Para explicar melhor com um exemplo simples: não é porque pulamos um dia da dieta que
significa que perdemos todo o esforço que empregamos nela e todos os progressos. Assim,
portanto, podemos decidir se vamos continuar com ela ou voltar aos velhos hábitos. Em
um tratamento psicológico de uma recaída  podemos fazer a mesma coisa, podemos
decidir nos render ou pensar nos progressos e deixar que ela se torne um pequeno
tropeço no caminho.
Falar sobre a transição para uma vida sem terapia quando ela foi longa
Por último, outro processo que dificulta o encerramento de um processo terapêutico
envolve a preocupação, os medos e a dificuldade que os pacientes sentem quando passaram
por um processo terapêutico de longa duração. Nesse caso, não é que eles temem enfrentar
uma possível recaída do problema, mas temem uma vida sem supervisão psicológica:
sem alguém que ajuste ou valide suas estratégias.
Pode ser que isso aconteça porque foram criados sentimentos de carinho, amizade ou até
mesmo dependência por parte do paciente em relação ao seu psicólogo. Por isso é
conveniente que, se o processo terapêutico for extenso, sejam estabelecidas distâncias com
o paciente: não somos seus amigos e não estaremos ao seu lado sempre.

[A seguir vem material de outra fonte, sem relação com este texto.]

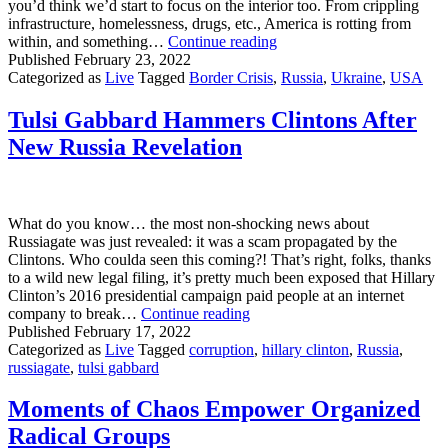
you’d think we’d start to focus on the interior too. From crippling
infrastructure, homelessness, drugs, etc., America is rotting from
America
within, and something…
Continue reading
Needs
Published
February 23, 2022
To
Categorized as
Live
Tagged
Border Crisis
,
Russia
,
Ukraine
,
USA
Turn
Its
Tulsi Gabbard Hammers Clintons After
Focus
New Russia Revelation
From
Russia
and
Ukraine
To
What do you know… the most non-shocking news about
Our
Russiagate was just revealed: it was a scam propagated by the
Own
Clintons. Who coulda seen this coming?! That’s right, folks, thanks
Southern
to a wild new legal filing, it’s pretty much been exposed that Hillary
Border
Clinton’s 2016 presidential campaign paid people at an internet
Tulsi
company to break…
Continue reading
Gabbard
Published
February 17, 2022
Hammers
Categorized as
Live
Tagged
corruption
,
hillary clinton
,
Russia
,
Clintons
russiagate
,
tulsi gabbard
After
New
Moments of Chaos Empower Organized
Russia
Radical Groups
Revelation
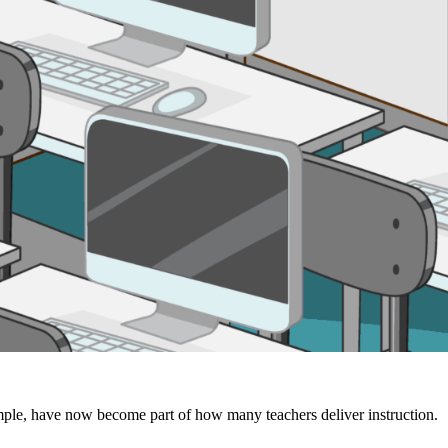
xample, have now become part of how many teachers deliver instruction.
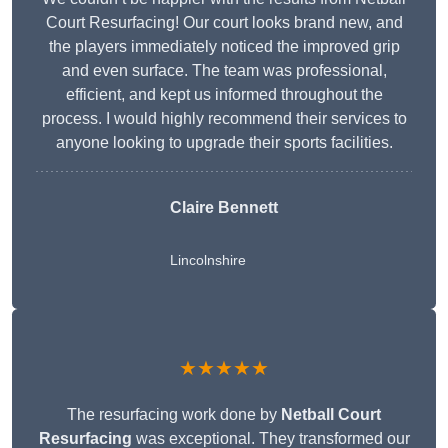
Court Resurfacing! Our court looks brand new, and
the players immediately noticed the improved grip
and even surface. The team was professional,
efficient, and kept us informed throughout the
process. I would highly recommend their services to
anyone looking to upgrade their sports facilities.
Claire Bennett
Lincolnshire
★★★★★
The resurfacing work done by
Netball Court
Resurfacing
was exceptional. They transformed our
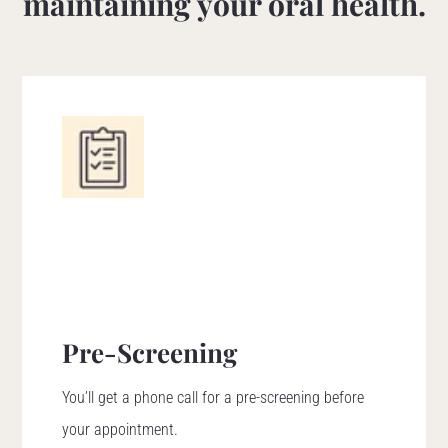
maintaining your oral health.
Pre-Screening
You’ll get a phone call for a pre-screening before
your appointment.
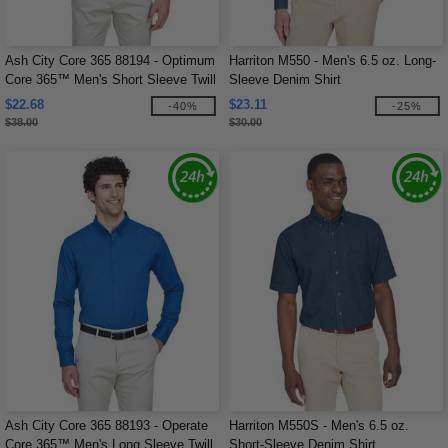
Ash City Core 365 88194 - Optimum
Harriton M550 - Men's 6.5 oz. Long-
Core 365™ Men's Short Sleeve Twill
Sleeve Denim Shirt
Shirts
$22.68
$23.11
-40%
-25%
$38.00
$30.00
Ash City Core 365 88193 - Operate
Harriton M550S - Men's 6.5 oz.
Core 365™ Men's Long Sleeve Twill
Short-Sleeve Denim Shirt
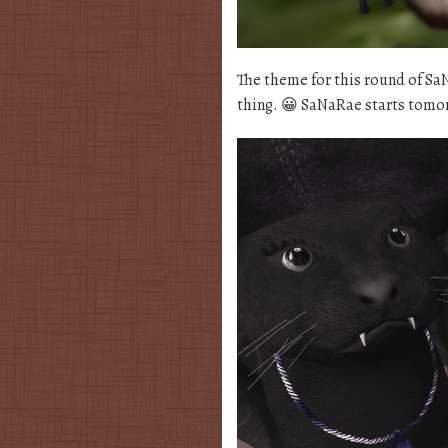
The theme for this round of S
thing. 😀 SaNaRae starts tomo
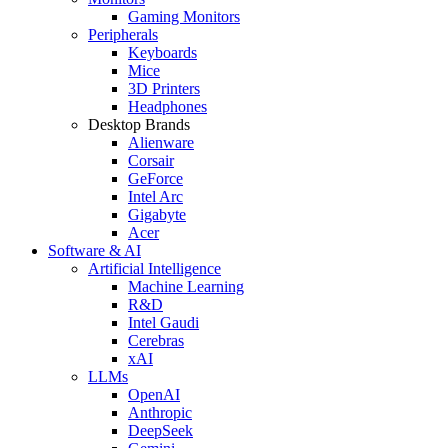
Gaming Monitors
Peripherals
Keyboards
Mice
3D Printers
Headphones
Desktop Brands
Alienware
Corsair
GeForce
Intel Arc
Gigabyte
Acer
Software & AI
Artificial Intelligence
Machine Learning
R&D
Intel Gaudi
Cerebras
xAI
LLMs
OpenAI
Anthropic
DeepSeek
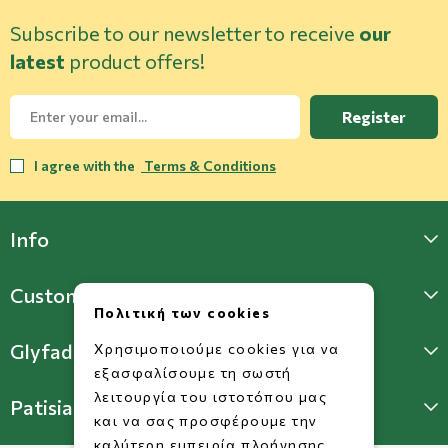
Subscribe to our newsletter to receive
our
latest
product offers!
Register
I agree with the
Terms & Conditions
Info
Customer Support
Πολιτική των cookies
Glyfada Store
Χρησιμοποιούμε cookies για να
εξασφαλίσουμε τη σωστή
λειτουργία του ιστοτόπου μας
Patisia Store
και να σας προσφέρουμε την
καλύτερη εμπειρία πλοήγησης.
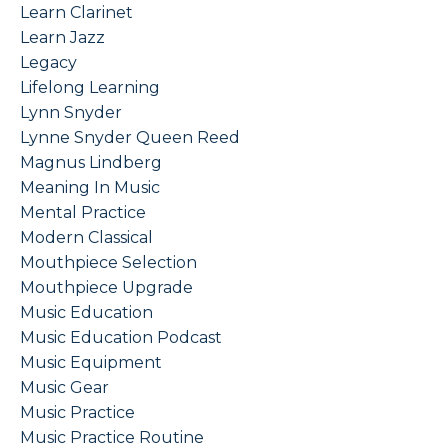
Learn Clarinet
Learn Jazz
Legacy
Lifelong Learning
Lynn Snyder
Lynne Snyder Queen Reed
Magnus Lindberg
Meaning In Music
Mental Practice
Modern Classical
Mouthpiece Selection
Mouthpiece Upgrade
Music Education
Music Education Podcast
Music Equipment
Music Gear
Music Practice
Music Practice Routine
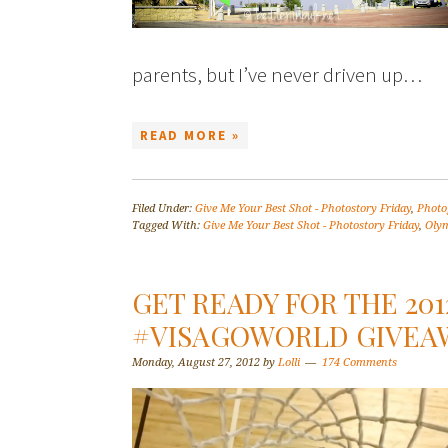
parents, but I’ve never driven up…
READ MORE »
Filed Under:
Give Me Your Best Shot - Photostory Friday
,
Photo
Tagged With:
Give Me Your Best Shot - Photostory Friday
,
Olym
GET READY FOR THE 201
#VISAGOWORLD GIVEA
Monday, August 27, 2012
by
Lolli
174 Comments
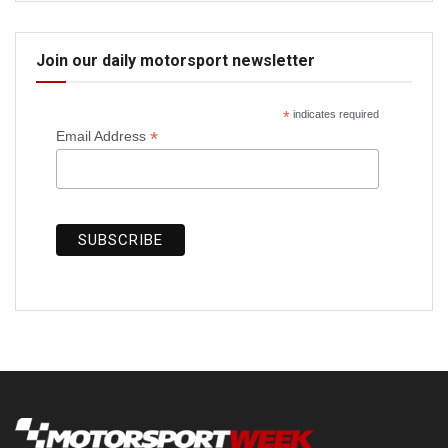
Join our daily motorsport newsletter
*
indicates required
*
Email Address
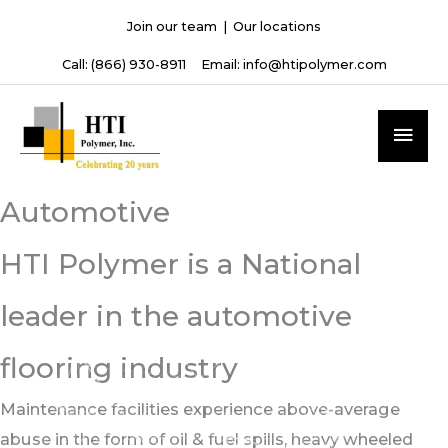
Skip
Join our team
|
Our locations
to
Call:
(866) 930-8911
Email:
info@htipolymer.com
content
MAI
ME
Automotive
HTI Polymer is a National
leader in the automotive
flooring industry
Maintenance facilities experience above-average
abuse in the form of oil & fuel spills, heavy wheeled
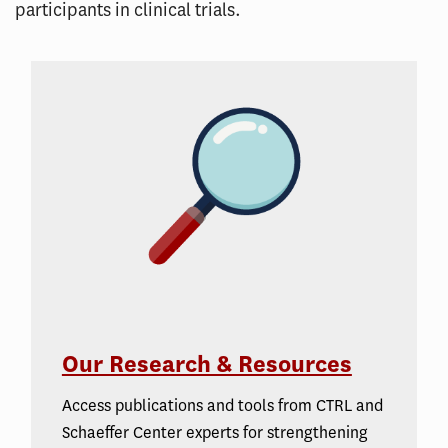
participants in clinical trials.
Our Research & Resources
Access publications and tools from CTRL and
Schaeffer Center experts for strengthening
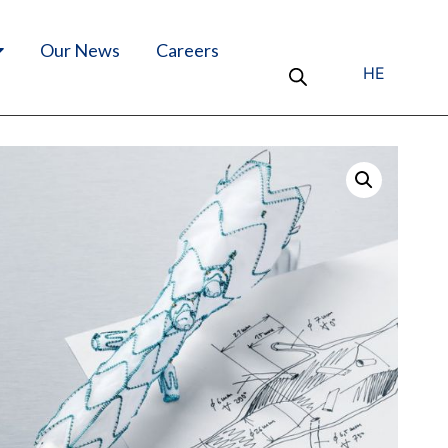
Our News
Careers
HE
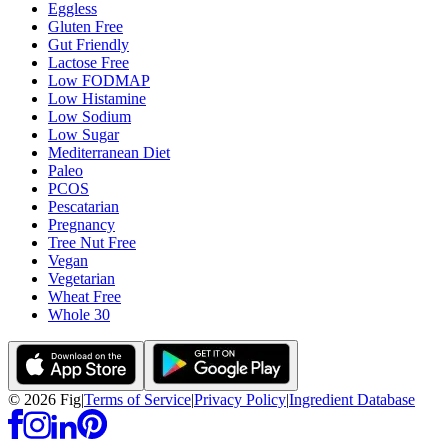
Eggless
Gluten Free
Gut Friendly
Lactose Free
Low FODMAP
Low Histamine
Low Sodium
Low Sugar
Mediterranean Diet
Paleo
PCOS
Pescatarian
Pregnancy
Tree Nut Free
Vegan
Vegetarian
Wheat Free
Whole 30
©
2026
Fig
|
Terms of Service
|
Privacy Policy
|
Ingredient Database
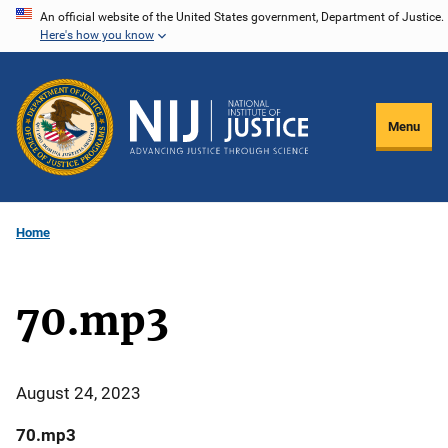
Skip
An official website of the United States government, Department of Justice.
Here's how you know
to
main
content
Menu
Home
70.mp3
August 24, 2023
70.mp3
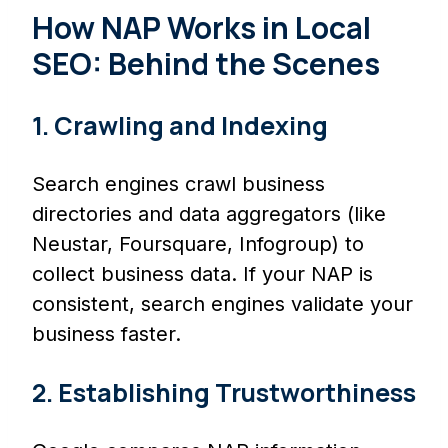
How NAP Works in Local
SEO: Behind the Scenes
1. Crawling and Indexing
Search engines crawl business
directories and data aggregators (like
Neustar, Foursquare, Infogroup) to
collect business data. If your NAP is
consistent, search engines validate your
business faster.
2. Establishing Trustworthiness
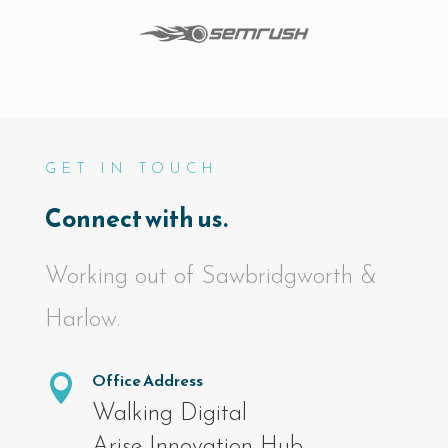
GET IN TOUCH
Connect with us.
Working out of Sawbridgworth &
Harlow.
Office Address

Walking Digital
Arise Innovation Hub,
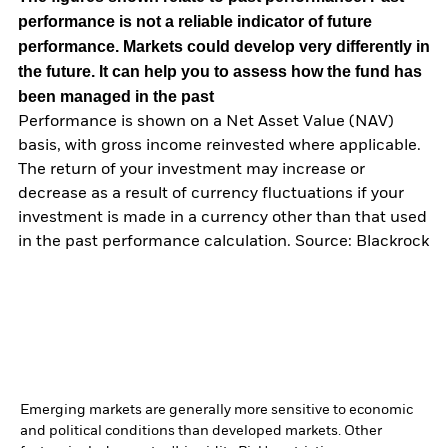
performance is not a reliable indicator of future
performance. Markets could develop very differently in
the future. It can help you to assess how the fund has
been managed in the past
Performance is shown on a Net Asset Value (NAV)
basis, with gross income reinvested where applicable.
The return of your investment may increase or
decrease as a result of currency fluctuations if your
investment is made in a currency other than that used
in the past performance calculation. Source: Blackrock
Emerging markets are generally more sensitive to economic
and political conditions than developed markets. Other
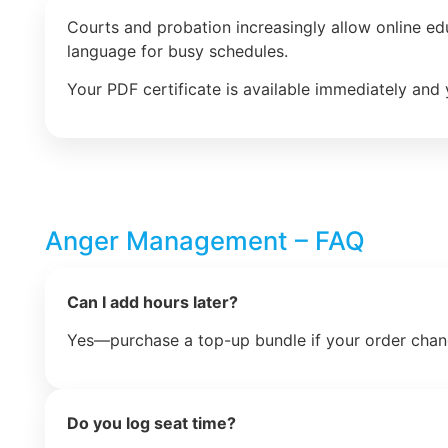
Courts and probation increasingly allow online e
language for busy schedules.
Your PDF certificate is available immediately and 
Anger Management – FAQ
Can I add hours later?
Yes—purchase a top-up bundle if your order chan
Do you log seat time?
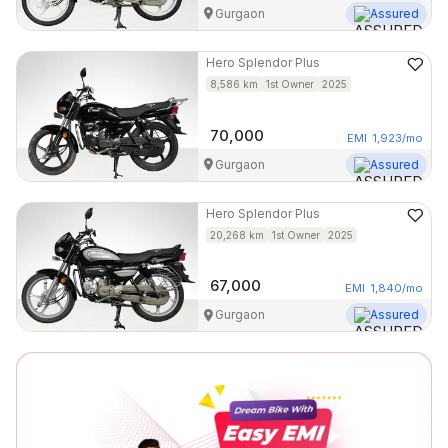
Gurgaon
Assured
Hero
Splendor Plus
8,586
km
1st Owner
2025
70,000
EMI
1,923
/mo
Gurgaon
Assured
Hero
Splendor Plus
20,268
km
1st Owner
2025
67,000
EMI
1,840
/mo
Gurgaon
Assured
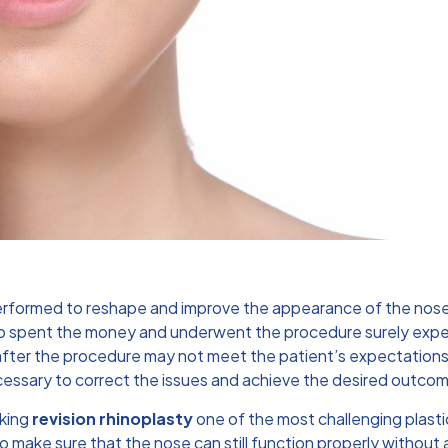
rformed to reshape and improve the appearance of the nose. I
o spent the money and underwent the procedure surely expec
ts after the procedure may not meet the patient’s expectation
essary to correct the issues and achieve the desired outco
aking
revision rhinoplasty
one of the most challenging plast
make sure that the nose can still function properly without a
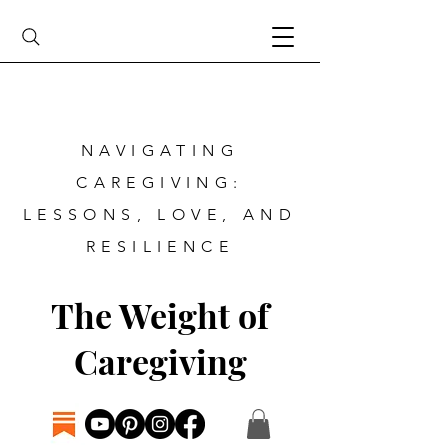
NAVIGATING
CAREGIVING:
LESSONS, LOVE, AND
RESILIENCE
The Weight of
Caregiving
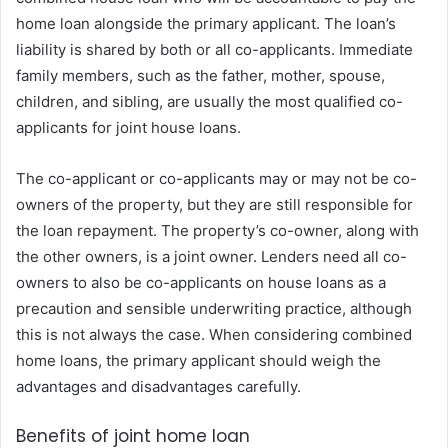
home loan alongside the primary applicant. The loan’s
liability is shared by both or all co-applicants. Immediate
family members, such as the father, mother, spouse,
children, and sibling, are usually the most qualified co-
applicants for joint house loans.
The co-applicant or co-applicants may or may not be co-
owners of the property, but they are still responsible for
the loan repayment. The property’s co-owner, along with
the other owners, is a joint owner. Lenders need all co-
owners to also be co-applicants on house loans as a
precaution and sensible underwriting practice, although
this is not always the case. When considering combined
home loans, the primary applicant should weigh the
advantages and disadvantages carefully.
Benefits of joint home loan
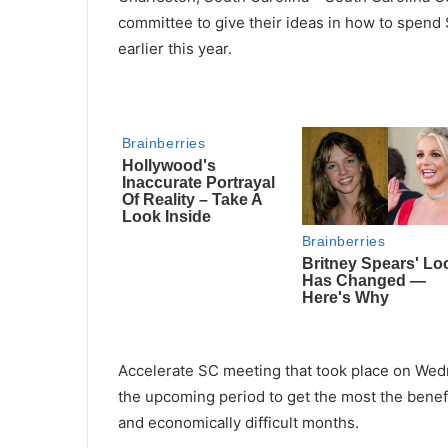
committee to give their ideas in how to spend 
earlier this year.
Accelerate SC meeting that took place on Wed
the upcoming period to get the most the benefi
and economically difficult months.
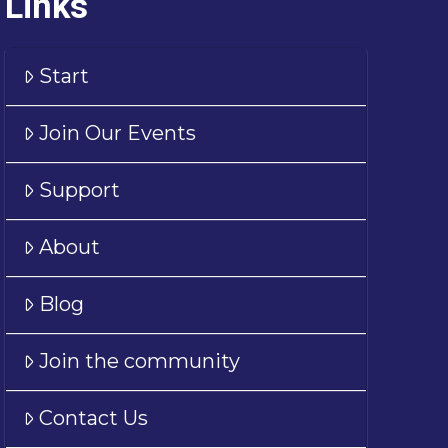
Links
Start
Join Our Events
Support
About
Blog
Join the community
Contact Us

Esse processo pode se complicar quando nosso paciente não dispõe de uma boa rede de
apoio social e acabamos sendo nós, como psicólogos,  que temos ocupado esse lugar
significativo no seu mundo social. Nesse caso, um dos objetivos terapêuticos – antes de
encarar o encerramento da terapia – será enriquecer na medida do possível a rede
social do paciente ou gerar uma nova rede para que ele tenha com quem desabafar ou
compartilhar seus problemas.
Ao final, o que pretendemos ao enfrentar o encerramento da terapia é que o fim seja
consentido pelos pacientes e que seja resultado de um processo terapêutico
satisfatório. Para que isso se realize, é preciso tentar fazer com que tanto paciente quanto
psicólogo estejam de acordo com o que foi conquistado nas sessões e que, além disso, o
paciente saiba claramente que consegue enfrentar uma vida fora da terapia com sucesso.